BORROWERS’ REPRESENTATIONS AND WARRANTIES
. Each Borrower hereby represents and warrants that:
(a)
immediately upon giving effect to this Amendment (i) the representations and warranties contained in the Loan Documents are true, accurate and complete in all material respects as of the date hereof (except to the extent such representations and warranties relate to an earlier date, in which case they are true and correct as of such date), and (ii) no Event of Default has occurred and is continuing;
(b)
such Borrower has the corporate power and authority to execute and deliver this Amendment and to perform its obligations under the Loan Agreement, as amended by this Amendment;
(c)
the certificate of incorporation, bylaws and other organizational documents of such Borrower delivered to Bank in connection with the Loan Agreement remain true, accurate and complete and have not been amended, supplemented or restated and are and continue to be in full force and effect;
(d)
the execution and delivery by such Borrower of this Amendment and the performance by such Borrower of its obligations under the Loan Agreement, as amended by this Amendment, have been duly authorized by all necessary corporate action on the part of such Borrower; and
(e)
this Amendment has been duly executed and delivered by such Borrower and is the binding obligation of such Borrower, enforceable against it in accordance with its terms, except as such enforceability may be limited by bankruptcy, insolvency, reorganization, liquidation, moratorium or other similar laws of general application and equitable principles relating to or affecting creditors’ rights.
3.
LIMITATION
. The amendments set forth in this Amendment shall be limited precisely as written and shall not be deemed (a) to be a waiver or modification of any other term or condition of the Loan Agreement or of any other instrument or agreement referred to therein or to prejudice any right or remedy which Bank may now have or may have in the future under or in connection with the Loan Agreement or any instrument or agreement referred to therein; or (b) to be a consent to any future amendment or modification
or waiver to any instrument or agreement the execution and delivery of which is consented to hereby, or to any waiver of any of the provisions thereof.
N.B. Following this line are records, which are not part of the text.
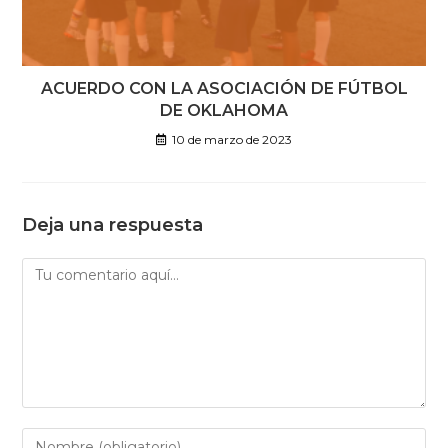
ACUERDO CON LA ASOCIACIÓN DE FÚTBOL
DE OKLAHOMA
10 de marzo de 2023
Deja una respuesta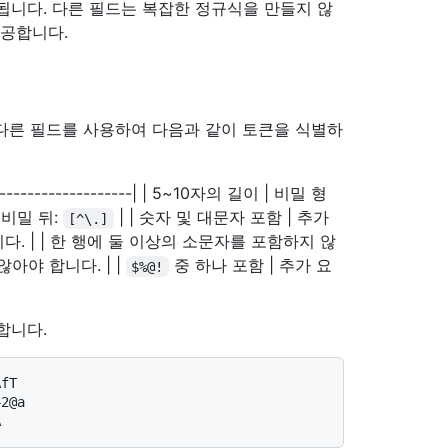
됩니다. 다른 필드는 복잡한 정규식을 만들지 않
제공합니다.
 다른 필드를 사용하여 다음과 같이 토큰을 식별하
-----------------------| | 5~10자의 길이 | 비밀 형
 비밀 뒤:
| | 숫자 및 대문자 포함 | 추가
[^\.]
다. | | 한 행에 둘 이상의 소문자를 포함하지 않
아야 합니다. | |
중 하나 포함 | 추가 요
$%@!
합니다.
fT

2@a
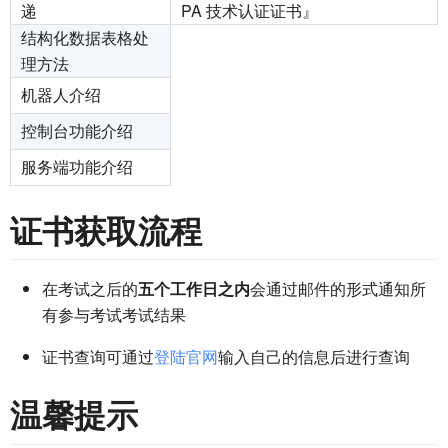
递
PA 技术认证证书』
结构化数据表格处
理方法
机器人介绍
控制台功能介绍
服务端功能介绍
证书获取流程
在考试之后的
五个工作日之内
会通过邮件的形式通知所
有参与考试考试结果
证书查询可通过
登陆官网
输入自己的信息后进行查询
温馨提示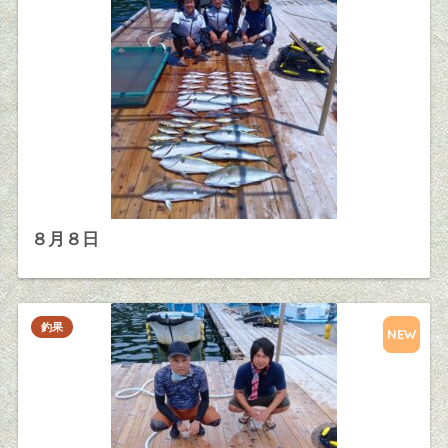
８月８日
釣果
NEW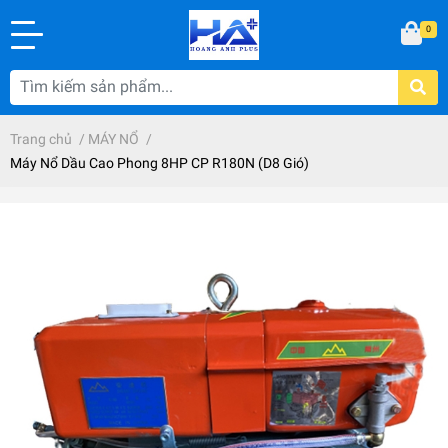
0
Trang chủ
/
MÁY NỔ
/
Máy Nổ Dầu Cao Phong 8HP CP R180N (D8 Gió)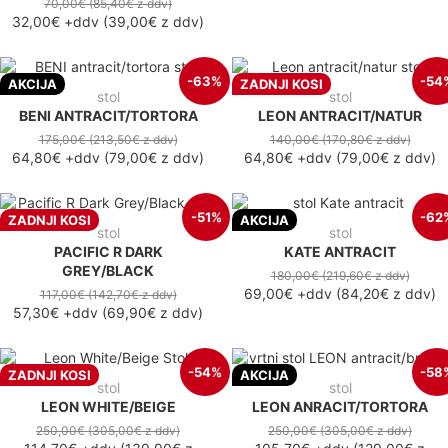
70,00€
(85,40€
z ddv
)
32,00€
+ddv
(
39,00€
z ddv
)
-63%
-54
AKCIJA
ZADNJI KOSI
stol
stol
BENI ANTRACIT/TORTORA
LEON ANTRACIT/NATUR
175,00€
(213,50€
z ddv
)
140,00€
(170,80€
z ddv
)
64,80€
+ddv
(
79,00€
z ddv
)
64,80€
+ddv
(
79,00€
z ddv
)
-51%
-62
ZADNJI KOSI
AKCIJA
stol
stol
PACIFIC R DARK
KATE ANTRACIT
GREY/BLACK
180,00€
(219,60€
z ddv
)
69,00€
+ddv
(
84,20€
z ddv
)
117,00€
(142,70€
z ddv
)
57,30€
+ddv
(
69,90€
z ddv
)
-54%
-58
ZADNJI KOSI
AKCIJA
stol
stol
LEON WHITE/BEIGE
LEON ANRACIT/TORTORA
250,00€
(305,00€
z ddv
)
250,00€
(305,00€
z ddv
)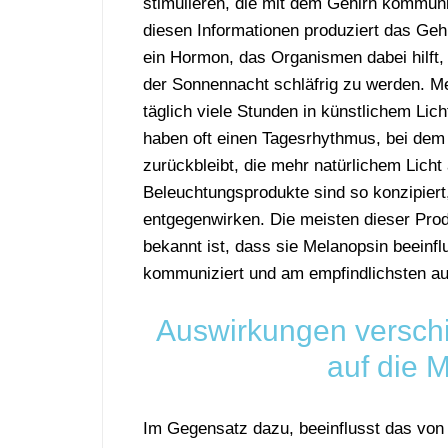
stimulieren, die mit dem Gehirn kommuni
diesen Informationen produziert das Geh
ein Hormon, das Organismen dabei hilft,
der Sonnennacht schläfrig zu werden. M
täglich viele Stunden in künstlichem Lich
haben oft einen Tagesrhythmus, bei dem
zurückbleibt, die mehr natürlichem Licht
Beleuchtungsprodukte sind so konzipiert
entgegenwirken. Die meisten dieser Prod
bekannt ist, dass sie Melanopsin beeinf
kommuniziert und am empfindlichsten auf
Auswirkungen verschi
auf die 
Im Gegensatz dazu, beeinflusst das von 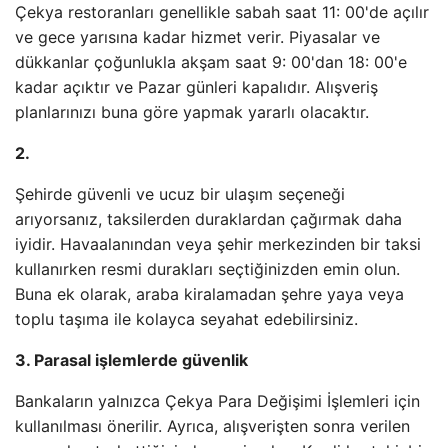
Çekya restoranları genellikle sabah saat 11: 00'de açılır
ve gece yarısına kadar hizmet verir. Piyasalar ve
dükkanlar çoğunlukla akşam saat 9: 00'dan 18: 00'e
kadar açıktır ve Pazar günleri kapalıdır. Alışveriş
planlarınızı buna göre yapmak yararlı olacaktır.
2.
Şehirde güvenli ve ucuz bir ulaşım seçeneği
arıyorsanız, taksilerden duraklardan çağırmak daha
iyidir. Havaalanından veya şehir merkezinden bir taksi
kullanırken resmi durakları seçtiğinizden emin olun.
Buna ek olarak, araba kiralamadan şehre yaya veya
toplu taşıma ile kolayca seyahat edebilirsiniz.
3. Parasal işlemlerde güvenlik
Bankaların yalnızca Çekya Para Değişimi İşlemleri için
kullanılması önerilir. Ayrıca, alışverişten sonra verilen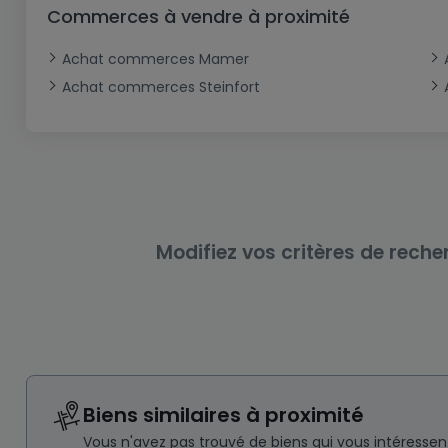
Bureau
Triplex
Terrain non constructible
Château
Garage - Parking
Commerces à vendre à proximité
Commerce
Loft
Ferme
Terrain industriel
Bureau
Garage ouvert
Achat commerces Mamer
Local commercial
Corps de ferme
Mansarde
Garage fermé
Achat commerces Steinfort
Fonds de Commerce
Rez-de-chaussée
Châlet
Bungalow
Restaurant
Plain pied
Hôtel
Entrepôt
Gîte
Modifiez vos critères de reche
Exploitation agricole
Biens similaires à proximité
Vous n'avez pas trouvé de biens qui vous intéresse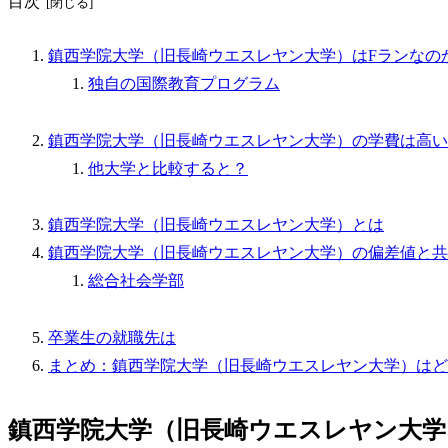
目次
鎮西学院大学（旧長崎ウエスレヤン大学）はFランなの
独自の国際教育プログラム
鎮西学院大学（旧長崎ウエスレヤン大学）の学費は高い
他大学と比較すると？
鎮西学院大学（旧長崎ウエスレヤン大学）とは
鎮西学院大学（旧長崎ウエスレヤン大学）の偏差値と共
総合社会学部
卒業生の就職先は
まとめ：鎮西学院大学（旧長崎ウエスレヤン大学）はど
鎮西学院大学（旧長崎ウエスレヤン大学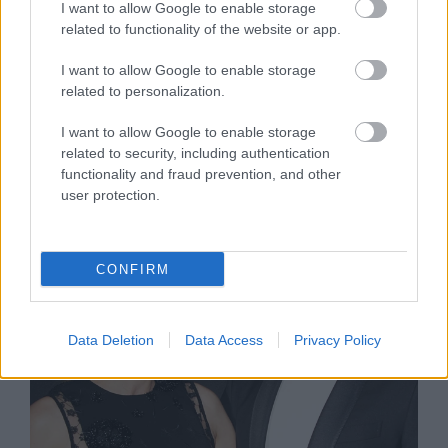
I want to allow Google to enable storage
related to functionality of the website or app.
I want to allow Google to enable storage
related to personalization.
SZTÁRHÍREK
I want to allow Google to enable storage
Ne! Lady Gaga és Taylor Kinney
related to security, including authentication
felbontották az eljegyzésüket
functionality and fraud prevention, and other
user protection.
CONFIRM
Data Deletion
Data Access
Privacy Policy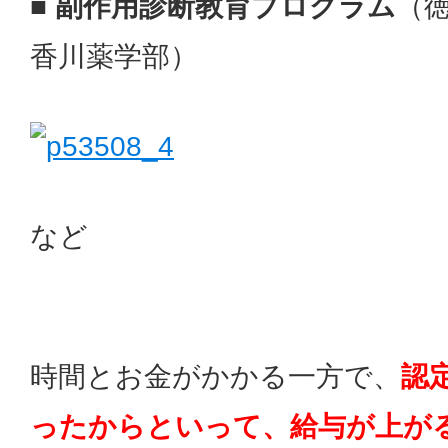
■ 副作用診断教育プログラム
（
香川薬学部）
など
時間とお金がかかる一方で、
認
ったからといって、給与が上が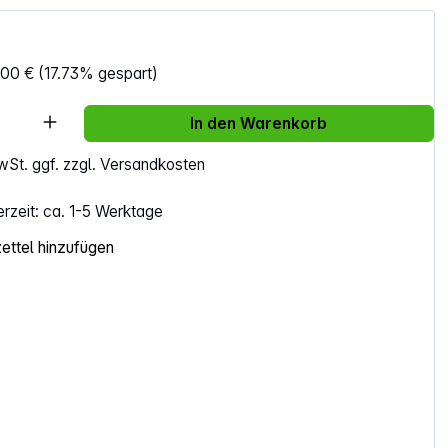
,00 €
(17.73% gespart)
Anzahl: Gib den gewünschten Wert ein ode
In den Warenkorb
MwSt. ggf. zzgl. Versandkosten
erzeit: ca. 1-5 Werktage
ttel hinzufügen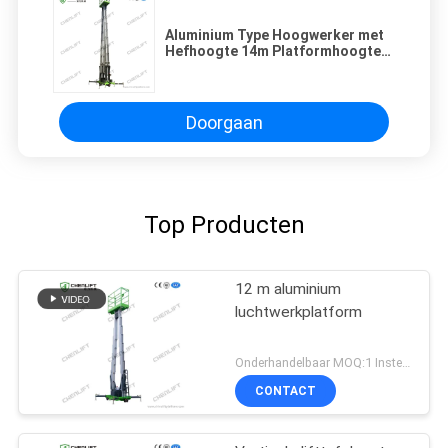
Aluminium Type Hoogwerker met
Hefhoogte 14m Platformhoogte
Vierdubbele Mast 300Kg
Doorgaan
Top Producten
12 m aluminium
luchtwerkplatform
Onderhandelbaar MOQ:1 Instellen
CONTACT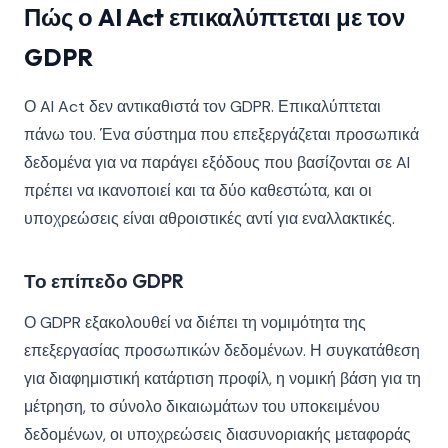
Πώς ο AI Act επικαλύπτεται με τον
GDPR
Ο AI Act δεν αντικαθιστά τον GDPR. Επικαλύπτεται
πάνω του. Ένα σύστημα που επεξεργάζεται προσωπικά
δεδομένα για να παράγει εξόδους που βασίζονται σε AI
πρέπει να ικανοποιεί και τα δύο καθεστώτα, και οι
υποχρεώσεις είναι αθροιστικές αντί για εναλλακτικές.
Το επίπεδο GDPR
Ο GDPR εξακολουθεί να διέπει τη νομιμότητα της
επεξεργασίας προσωπικών δεδομένων. Η συγκατάθεση
για διαφημιστική κατάρτιση προφίλ, η νομική βάση για τη
μέτρηση, το σύνολο δικαιωμάτων του υποκειμένου
δεδομένων, οι υποχρεώσεις διασυνοριακής μεταφοράς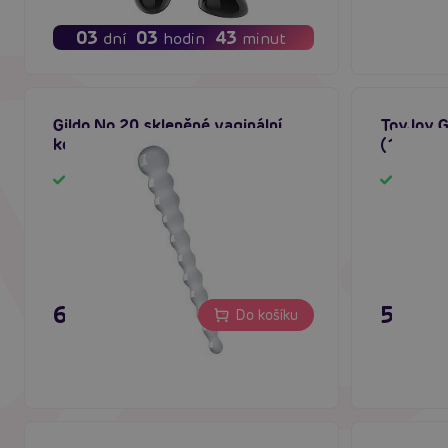
03
03
43
dní
hodin
minut
Gildo No.20 skleněné vaginální
ToyJoy G
korále
(12 cm)
Skladem
Sklad
695 Kč
595 K
Do košíku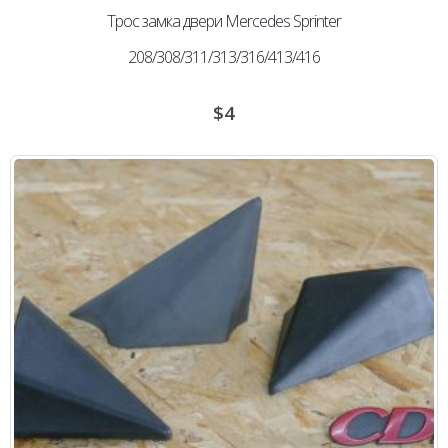
Трос замка двери Mercedes Sprinter
208/308/311/313/316/413/416
$
4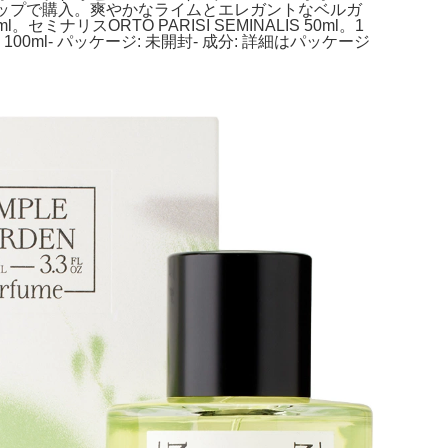
26年1月にセレクトショップで購入。爽やかなライムとエレガントなベルガ
スORTO PARISI SEMINALIS 50ml。1
100ml- パッケージ: 未開封- 成分: 詳細はパッケージ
Except as expressly amended hereby, the Loan Agreement shall continue in full force and effect.
4.
EFFECTIVENESS
. This Amendment shall become effective upon (a) delivery of this Amendment, duly executed by each Borrower and Bank; and (b) payment of all fees and expenses, as described in
Section 5
of this Amendment, such date being the “Seventh Amendment Effective Date”.
5.
FEES AND EXPENSES.
Borrowers agree to pay Bank Expenses (including the fees and expenses of Bank’s counsel, advisors and consultants) accrued and incurred in connection with the transactions contemplated by this Amendment, and all other Bank Expenses (including the fees and expenses of Bank’s counsel, advisors and consultants) payable in accordance with the Loan Agreement.
6.
COUNTERPARTS
. This Amendment may be signed in any number of counterparts, and by different parties hereto in separate counterparts, with the same effect as if the signatures to each such counterpart were upon a single instrument. All counterparts shall be deemed an original of this Amendment.
7.
INTEGRATION
. This Amendment and any documents executed in connection herewith or pursuant hereto contain the entire agreement between the parties with respect to the subject matter hereof and supersede all prior agreements, understandings, offers and negotiations, oral or written, with respect thereto and no extrinsic evidence whatsoever may be introduced in any judicial or arbitration proceeding, if any, involving this Amendment; except that any financing statements or other agreements or instruments filed by Bank with respect to Borrowers and the Collateral shall remain in full force and effect. This Amendment is a Loan Document.
8.
CHOICE OF LAW, VENUE, JURY TRIAL WAIVER, AND JUDICIAL REFERENCE.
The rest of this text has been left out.